Chamber music performances take your breath away

The Boston Globe, 10/31/01

by Richard Buell

LEXINGTON — On this occasion the Winsor Chamber Music Series was offering for our consideration: 1) a revision — by oboist Peggy Pearson — of a revision by Mozart (K. 516) of one of his earlier pieces (K. 388); 2) the first performance of a revision by John Harbison (oboe in, flute out, and a brand new movement) of one of his earlier pieces; and 3) the Second 

Piano Quartet

 by Gabriel Faure, a masterpiece known to a happy few who are livid with resentment that it’s this composer’s First that always gets played.

Well, those happy few happen to be right.
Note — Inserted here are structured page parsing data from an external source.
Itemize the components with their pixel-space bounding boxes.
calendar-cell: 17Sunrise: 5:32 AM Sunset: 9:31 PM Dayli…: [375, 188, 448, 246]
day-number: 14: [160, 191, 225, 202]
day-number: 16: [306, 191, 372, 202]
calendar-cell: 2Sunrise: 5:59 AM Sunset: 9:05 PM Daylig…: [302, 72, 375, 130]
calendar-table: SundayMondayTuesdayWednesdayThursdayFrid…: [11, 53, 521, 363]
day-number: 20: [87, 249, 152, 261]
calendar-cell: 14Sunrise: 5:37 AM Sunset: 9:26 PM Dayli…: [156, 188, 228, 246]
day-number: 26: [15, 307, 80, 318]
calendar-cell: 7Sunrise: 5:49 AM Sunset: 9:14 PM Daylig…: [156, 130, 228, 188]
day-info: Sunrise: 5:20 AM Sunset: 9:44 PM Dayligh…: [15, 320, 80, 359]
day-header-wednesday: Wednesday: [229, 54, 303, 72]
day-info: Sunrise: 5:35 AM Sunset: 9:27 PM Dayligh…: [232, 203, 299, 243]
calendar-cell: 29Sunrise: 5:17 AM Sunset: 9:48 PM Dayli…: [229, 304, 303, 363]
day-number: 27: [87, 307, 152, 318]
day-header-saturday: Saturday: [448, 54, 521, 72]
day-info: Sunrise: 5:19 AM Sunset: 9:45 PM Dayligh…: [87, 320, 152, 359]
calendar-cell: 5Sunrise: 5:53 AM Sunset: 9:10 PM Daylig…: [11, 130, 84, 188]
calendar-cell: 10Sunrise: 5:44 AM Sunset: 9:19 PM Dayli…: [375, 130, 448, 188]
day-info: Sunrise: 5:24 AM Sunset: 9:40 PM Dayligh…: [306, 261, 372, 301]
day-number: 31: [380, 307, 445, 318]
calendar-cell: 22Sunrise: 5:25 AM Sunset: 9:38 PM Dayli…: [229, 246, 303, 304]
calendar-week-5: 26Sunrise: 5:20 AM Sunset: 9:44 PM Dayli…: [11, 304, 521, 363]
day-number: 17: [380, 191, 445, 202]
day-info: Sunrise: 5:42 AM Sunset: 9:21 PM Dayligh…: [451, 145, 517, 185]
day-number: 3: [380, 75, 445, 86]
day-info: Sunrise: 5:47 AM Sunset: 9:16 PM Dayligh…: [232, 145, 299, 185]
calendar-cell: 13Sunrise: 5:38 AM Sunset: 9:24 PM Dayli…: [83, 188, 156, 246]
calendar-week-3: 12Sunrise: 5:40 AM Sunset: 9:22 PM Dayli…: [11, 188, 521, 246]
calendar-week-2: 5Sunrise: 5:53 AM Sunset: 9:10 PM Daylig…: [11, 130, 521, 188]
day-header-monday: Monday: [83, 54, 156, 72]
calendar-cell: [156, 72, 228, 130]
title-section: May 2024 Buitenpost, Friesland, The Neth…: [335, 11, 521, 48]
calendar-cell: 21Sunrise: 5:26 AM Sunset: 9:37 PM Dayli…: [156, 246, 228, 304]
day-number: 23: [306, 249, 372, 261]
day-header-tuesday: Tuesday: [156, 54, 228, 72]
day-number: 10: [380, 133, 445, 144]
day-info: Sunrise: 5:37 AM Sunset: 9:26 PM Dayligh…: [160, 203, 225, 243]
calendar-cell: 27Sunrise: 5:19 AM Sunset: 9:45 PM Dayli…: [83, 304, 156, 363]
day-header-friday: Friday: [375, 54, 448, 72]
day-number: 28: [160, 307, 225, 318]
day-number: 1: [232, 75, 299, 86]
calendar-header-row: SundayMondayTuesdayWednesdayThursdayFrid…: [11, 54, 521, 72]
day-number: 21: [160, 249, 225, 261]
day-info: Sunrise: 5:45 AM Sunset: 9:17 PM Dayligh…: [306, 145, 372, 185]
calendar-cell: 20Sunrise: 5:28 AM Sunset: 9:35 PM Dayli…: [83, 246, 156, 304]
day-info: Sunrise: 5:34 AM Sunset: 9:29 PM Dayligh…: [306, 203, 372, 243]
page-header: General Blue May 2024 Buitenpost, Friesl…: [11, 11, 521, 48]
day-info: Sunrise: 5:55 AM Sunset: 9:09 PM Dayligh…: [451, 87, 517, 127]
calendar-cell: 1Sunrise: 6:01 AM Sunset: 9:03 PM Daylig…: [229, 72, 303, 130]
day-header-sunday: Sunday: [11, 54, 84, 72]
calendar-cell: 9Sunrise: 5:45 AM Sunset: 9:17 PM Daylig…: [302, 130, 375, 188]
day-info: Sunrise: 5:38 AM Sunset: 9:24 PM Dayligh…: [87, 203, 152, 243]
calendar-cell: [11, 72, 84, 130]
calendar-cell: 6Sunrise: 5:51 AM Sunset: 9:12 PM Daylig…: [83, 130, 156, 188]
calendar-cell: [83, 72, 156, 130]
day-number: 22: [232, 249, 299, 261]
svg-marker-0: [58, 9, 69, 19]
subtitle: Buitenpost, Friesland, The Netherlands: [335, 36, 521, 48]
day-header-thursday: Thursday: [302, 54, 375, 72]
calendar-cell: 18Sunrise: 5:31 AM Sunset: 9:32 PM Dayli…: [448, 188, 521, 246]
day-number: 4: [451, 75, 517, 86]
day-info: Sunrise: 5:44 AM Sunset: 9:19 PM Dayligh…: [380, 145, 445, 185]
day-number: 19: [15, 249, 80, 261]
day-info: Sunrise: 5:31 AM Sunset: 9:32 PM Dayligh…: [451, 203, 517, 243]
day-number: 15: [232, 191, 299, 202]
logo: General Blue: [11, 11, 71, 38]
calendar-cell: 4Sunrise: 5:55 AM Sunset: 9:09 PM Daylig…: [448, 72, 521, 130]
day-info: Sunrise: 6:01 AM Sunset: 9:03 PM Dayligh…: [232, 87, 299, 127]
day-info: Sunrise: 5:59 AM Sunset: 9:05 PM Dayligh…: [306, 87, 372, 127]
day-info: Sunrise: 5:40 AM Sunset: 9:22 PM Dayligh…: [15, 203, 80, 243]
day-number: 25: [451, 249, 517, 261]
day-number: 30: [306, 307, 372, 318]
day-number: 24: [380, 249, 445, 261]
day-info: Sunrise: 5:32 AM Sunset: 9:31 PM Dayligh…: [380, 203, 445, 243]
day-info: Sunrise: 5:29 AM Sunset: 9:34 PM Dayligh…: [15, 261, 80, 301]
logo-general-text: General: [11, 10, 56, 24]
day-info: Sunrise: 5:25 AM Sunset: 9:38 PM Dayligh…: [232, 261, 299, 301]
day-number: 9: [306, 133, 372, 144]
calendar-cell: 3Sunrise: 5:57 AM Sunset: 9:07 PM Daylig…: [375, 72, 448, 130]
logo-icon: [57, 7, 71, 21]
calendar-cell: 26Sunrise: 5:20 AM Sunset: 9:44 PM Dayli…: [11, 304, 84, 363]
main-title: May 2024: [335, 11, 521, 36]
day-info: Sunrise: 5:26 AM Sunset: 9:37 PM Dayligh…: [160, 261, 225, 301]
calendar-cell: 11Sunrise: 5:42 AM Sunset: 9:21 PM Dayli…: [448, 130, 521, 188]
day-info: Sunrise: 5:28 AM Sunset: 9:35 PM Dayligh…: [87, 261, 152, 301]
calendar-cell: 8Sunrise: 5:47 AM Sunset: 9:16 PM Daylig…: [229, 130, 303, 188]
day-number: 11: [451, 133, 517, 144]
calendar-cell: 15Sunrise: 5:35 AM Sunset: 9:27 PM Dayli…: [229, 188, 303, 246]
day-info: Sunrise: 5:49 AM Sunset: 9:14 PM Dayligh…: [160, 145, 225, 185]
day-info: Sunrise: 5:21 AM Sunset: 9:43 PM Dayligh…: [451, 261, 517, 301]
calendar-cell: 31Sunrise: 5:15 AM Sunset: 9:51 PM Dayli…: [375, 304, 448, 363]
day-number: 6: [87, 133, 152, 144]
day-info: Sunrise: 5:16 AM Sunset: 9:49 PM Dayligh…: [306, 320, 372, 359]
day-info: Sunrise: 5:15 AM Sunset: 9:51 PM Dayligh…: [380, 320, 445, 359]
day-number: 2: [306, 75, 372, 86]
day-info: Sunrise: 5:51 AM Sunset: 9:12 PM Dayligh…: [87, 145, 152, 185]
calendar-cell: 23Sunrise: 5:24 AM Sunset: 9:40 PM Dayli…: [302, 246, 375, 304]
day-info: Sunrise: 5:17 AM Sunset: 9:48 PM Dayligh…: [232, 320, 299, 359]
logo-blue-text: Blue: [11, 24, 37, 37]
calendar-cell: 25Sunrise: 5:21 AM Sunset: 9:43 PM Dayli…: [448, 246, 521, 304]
The slow movement of the Second — its subject the innocent bliss of childhood, recollected in a kind of ecstasy of nostalgia — occupies a special place in Faure’s output. So special, in fact, that after a good performance you can imagine yourself stopping passersby in the street and haranguing them about it, even in the midst of a pelting downpour. Friday night’s performance was more than just a good one. But more of that later.

By his own admission, John Harbison hears the world much more than he sees it. This he has in common with a great many other musicians. Not, mind you, that he’s indifferent to the glory of the visual world. “Smitten” is how you might describe his response, in “Six American Painters,” to George Caleb Bingham, Thomas Eakins, Martin Johnson Heade, George Inness, Hans Hoffman, and Richard Diebenkorn in their diverse appeal.

But how do you render in sound rectilinearity, gloss, saturated hues and meager ones, abstraction as against representation, or just mood? First of all, he says, be brief, as if, looking at it, you had quickly taken the work in as whole, as visual artists are wont to do and musicians aren’t.

Foreground and background, a sense of narrative movement across the canvas, texture, brightness vs. darkness — these are things that music can express, or at least hint at. The music of “Six American Painters” did so, certainly, though opinions will differ as to how successfully a one-to-one correspondence was achieved in, say, Eakins — more so than in Inness, or vice versa. For your reviewer, Harbison’s aural snapshot of Hans Hoffman was the real knockout among the six, and compelling on musical grounds alone; its other, pictorial qualities seemed like so much topping, an emanation, an associated scent in the air.

The performers for this concert were Peggy Pearson (oboe), Bayla Keyes (violin), Mary Ruth Ray and Betty Hauck (viola), Rhonda Rider (cello), and Sally Pinkas (piano). They found the right tonal palette for the Harbison, another right one for the Mozart — Pearson’s tartly Germanic oboe timbres being just what was required — and yet another one for the Faure, in which Keyes narrowed her normally big, ripe, gorgeous tone of voice into a lean, clear, Gallic, pencil-lined one. It was but one facet of a supernal performance of a supernal piece of music. It broke over listeners in wave after wave. After the slow movement you could hear the audience holding its breath. Of such things are conversion experiences made.

The third and final concert in this series, featuring works by J. S. Bach, Shulamit Ran, and Beethoven, will be on Saturday, April 20.